今回のゲストはピアノソロアルバム「Spaces」をリリースされた、ピアニスト・コンポーザーのWataru Satoさんをお迎えしました。

ゲスト:Wataru Sato/Gecko (Gecko&Tokage Parade)

Wataru Sato/Gecko (Gecko&Tokage Parade)

ポスト·クラシカルの名門レーベル<Erased Tapes>に所属する“世界最速”の ピアニストLubomyr Melnykに師事。ソロワークではピアノ・弦楽を基調としたポストクラシカルやエレクトロニカを生み出し、バンド編成Gecko&Tokage Paradeでは自身のレーベル“Tokage Records”からリリースした2ndフルアルバム「Nomadic Flow」がタワーレコード·ジャズチャート初登場4位を記録。ジャパニーズ·ジャズ界の新星として一躍注目を集め、現在は fox capture plan等を要するPlaywrightに所属。Motion Blue yokohamaやCotton Clubでの単独公演も成功させている。また、サポートミュージシャンとしては、アニメ“東京喰種”主題歌を担当し話題を浴びた高橋國光(ex.the cabs)のソロ·プロジェクト“österreich”や、中高大生から圧倒的支持を集めSNSを中心に話題となっている新世代のソングライター“泣き虫☔︎”に参加。コンポーザー·アレンジャーとしての評価も高く、ベテランのジャズ·シンガー“青木カレン”との共同プロジェクト“transparent project”ではアレンジ・サウンドプロデュースを担当。多種多様な音楽ジャンルを横断する縦横無尽な活躍をみせる異色のピアニスト。

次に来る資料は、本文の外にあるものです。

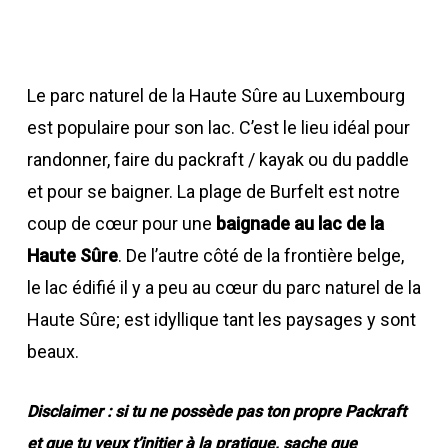
Le parc naturel de la Haute Sûre au Luxembourg
est populaire pour son lac. C’est le lieu idéal pour
randonner, faire du packraft / kayak ou du paddle
et pour se baigner. La plage de Burfelt est notre
coup de cœur pour une
baignade au lac de la
Haute Sûre
. De l’autre côté de la frontière belge,
le lac édifié il y a peu au cœur du parc naturel de la
Haute Sûre; est idyllique tant les paysages y sont
beaux.
Disclaimer : si tu ne possède pas ton propre Packraft
et que tu veux t’initier à la pratique, sache que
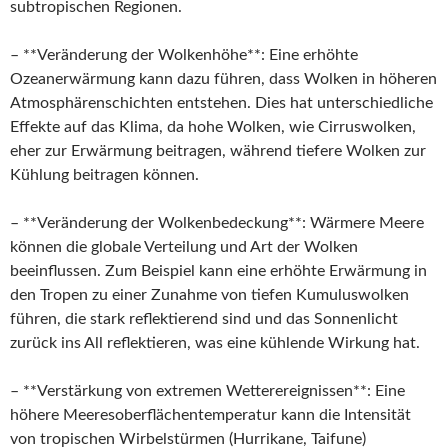
subtropischen Regionen.
– **Veränderung der Wolkenhöhe**: Eine erhöhte
Ozeanerwärmung kann dazu führen, dass Wolken in höheren
Atmosphärenschichten entstehen. Dies hat unterschiedliche
Effekte auf das Klima, da hohe Wolken, wie Cirruswolken,
eher zur Erwärmung beitragen, während tiefere Wolken zur
Kühlung beitragen können.
– **Veränderung der Wolkenbedeckung**: Wärmere Meere
können die globale Verteilung und Art der Wolken
beeinflussen. Zum Beispiel kann eine erhöhte Erwärmung in
den Tropen zu einer Zunahme von tiefen Kumuluswolken
führen, die stark reflektierend sind und das Sonnenlicht
zurück ins All reflektieren, was eine kühlende Wirkung hat.
– **Verstärkung von extremen Wetterereignissen**: Eine
höhere Meeresoberflächentemperatur kann die Intensität
von tropischen Wirbelstürmen (Hurrikane, Taifune)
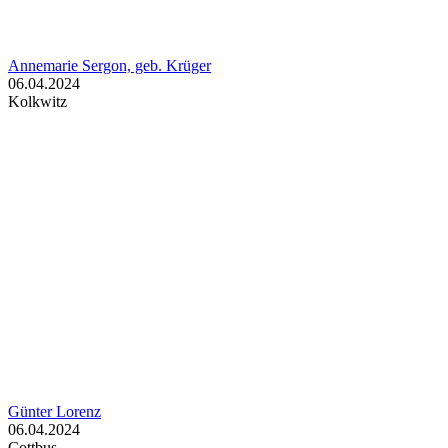
Annemarie Sergon, geb. Krüger
06.04.2024
Kolkwitz
Günter Lorenz
06.04.2024
Cottbus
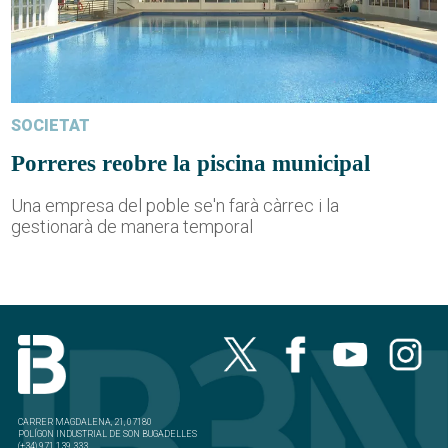
SOCIETAT
Porreres reobre la piscina municipal
Una empresa del poble se'n farà càrrec i la
gestionarà de manera temporal
CARRER MAGDALENA, 21, 07180
POLÍGON INDUSTRIAL DE SON BUGADELLES
(+34) 971 139 333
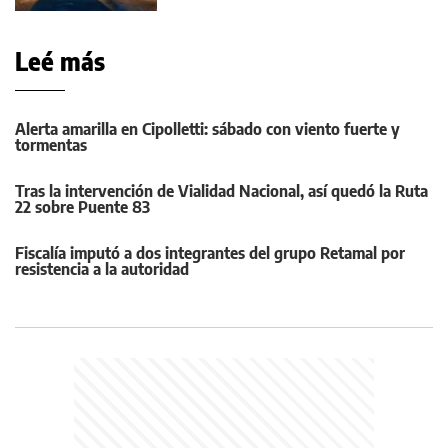
Leé más
Alerta amarilla en Cipolletti: sábado con viento fuerte y
tormentas
Tras la intervención de Vialidad Nacional, así quedó la Ruta
22 sobre Puente 83
Fiscalía imputó a dos integrantes del grupo Retamal por
resistencia a la autoridad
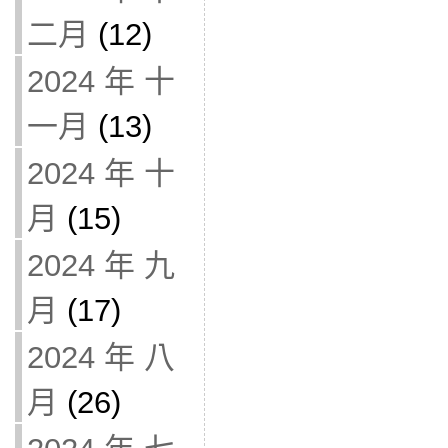
二月
(12)
2024 年 十
一月
(13)
2024 年 十
月
(15)
2024 年 九
月
(17)
2024 年 八
月
(26)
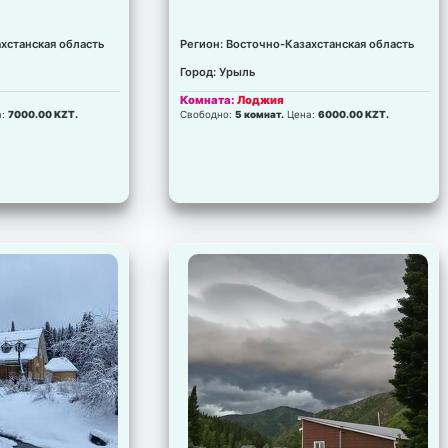
хстанская область
Регион: Восточно-Казахстанская область
Город: Урыль
Комната:
Лоджия
а:
7000.00 KZT.
Свободно:
5 комнат.
Цена:
6000.00 KZT.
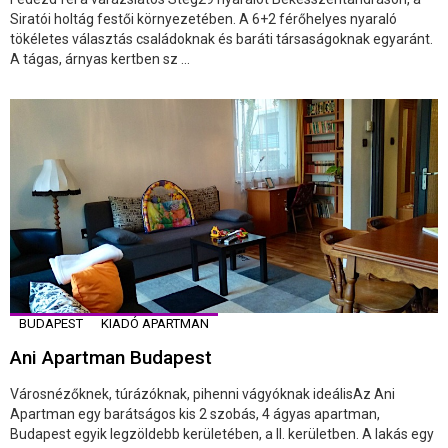
Siratói holtág festői környezetében. A 6+2 férőhelyes nyaraló
tökéletes választás családoknak és baráti társaságoknak egyaránt.
A tágas, árnyas kertben sz ...
BUDAPEST
KIADÓ APARTMAN
Ani Apartman Budapest
Városnézőknek, túrázóknak, pihenni vágyóknak ideálisAz Ani
Apartman egy barátságos kis 2 szobás, 4 ágyas apartman,
Budapest egyik legzöldebb kerületében, a II. kerületben. A lakás egy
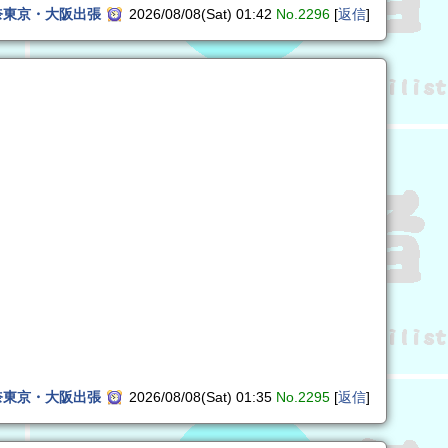
奈東京・大阪出張
2026/08/08(Sat) 01:42
No.2296
[
返信
]
奈東京・大阪出張
2026/08/08(Sat) 01:35
No.2295
[
返信
]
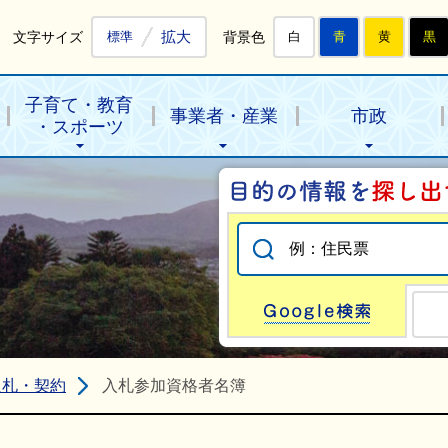
拡大
文字サイズ
背景色
標準
白
青
黄
黒
子育て・教育
事業者・産業
市政
・スポーツ
Go
入札・契約
入札参加資格者名簿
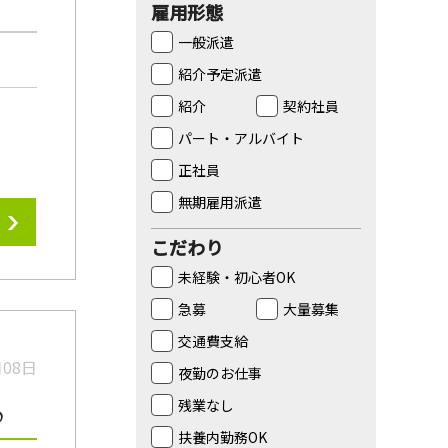
雇用形態
一般派遣
紹介予定派遣
紹介
契約社員
パート・アルバイト
正社員
無期雇用派遣
こだわり
未経験・初心者OK
急募
大量募集
交通費支給
月08日
夜勤のお仕事
残業なし
♪
扶養内勤務OK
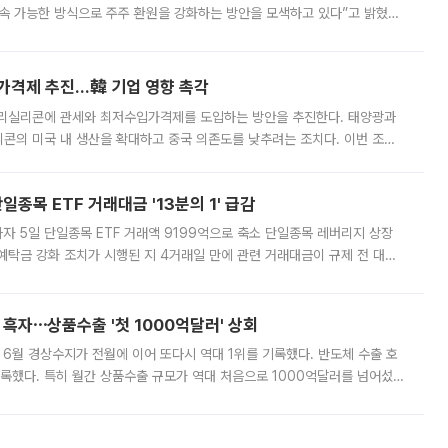
속 가능한 방식으로 주주 환원을 강화하는 방안을 모색하고 있다”고 밝혔다.
그러면서 자세한 내용은 “조만간 공개할 예정”이라고 덧붙였다. SK하이닉스도 로이터에 전달한 성명에서 “연
가격제 추진…韓 기업 영향 촉각
폴리실리콘에 관세와 최저수입가격제를 도입하는 방안을 추진한다. 태양광과
콘의 미국 내 생산을 확대하고 중국 의존도를 낮추려는 조치다. 이번 조처
쏠리고 있다. 5일(현지시간) 블룸버그통신에 따르면 미국 행정부 내에서는
종목 ETF 거래대금 '13분의 1' 급감
자 5일 단일종목 ETF 거래액 9199억으로 축소 단일종목 레버리지 상장
예탁금 강화 조치가 시행된 지 4거래일 만에 관련 거래대금이 규제 전 대비
거래소에 따르면 전날 코스피 시장 전체 거래대금은 25조2129억원을 기록
 흑자⋯상품수출 '첫 1000억달러' 상회
표 6월 경상수지가 전월에 이어 또다시 역대 1위를 기록했다. 반도체 수출 호
기록했다. 특히 월간 상품수출 규모가 역대 처음으로 1000억달러를 넘어섰
6월 국제수지(잠정)'에 따르면 6월 경상수지는 497억3000만달러 흑자로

インタビュー・テキスト:伊藤あきよ:diskunion / DIW Products A&R ( レーベル:Playwright / DOBEATU / 1magine Label )
編集:三河真一朗(OTOTSU 編集担当)

ピアノソロ作品、セルフレコーディングにおける実験と遊び

伊藤(diskunion / DIW Products A&R)

今回の選曲テーマは「雨の日に聴きたい癒しのピアノクラシック」です。

今回はわたるさんのピアノソロアルバム『Spaces』リリース記念で、過去に出しているピアノソロアルバムからも1曲ずつ、このプレイリストに入れてみたのですが。ソロ作品は、エンジニアリングも全ておひとりでやられてるんですよね?

Wataru Sato

そうだね、家にアップライトピアノがあったから、生ピアノを家で録るレコーディング自体は2014年くらいの作品からやってるかな。ストリーミングには出してないんだけど。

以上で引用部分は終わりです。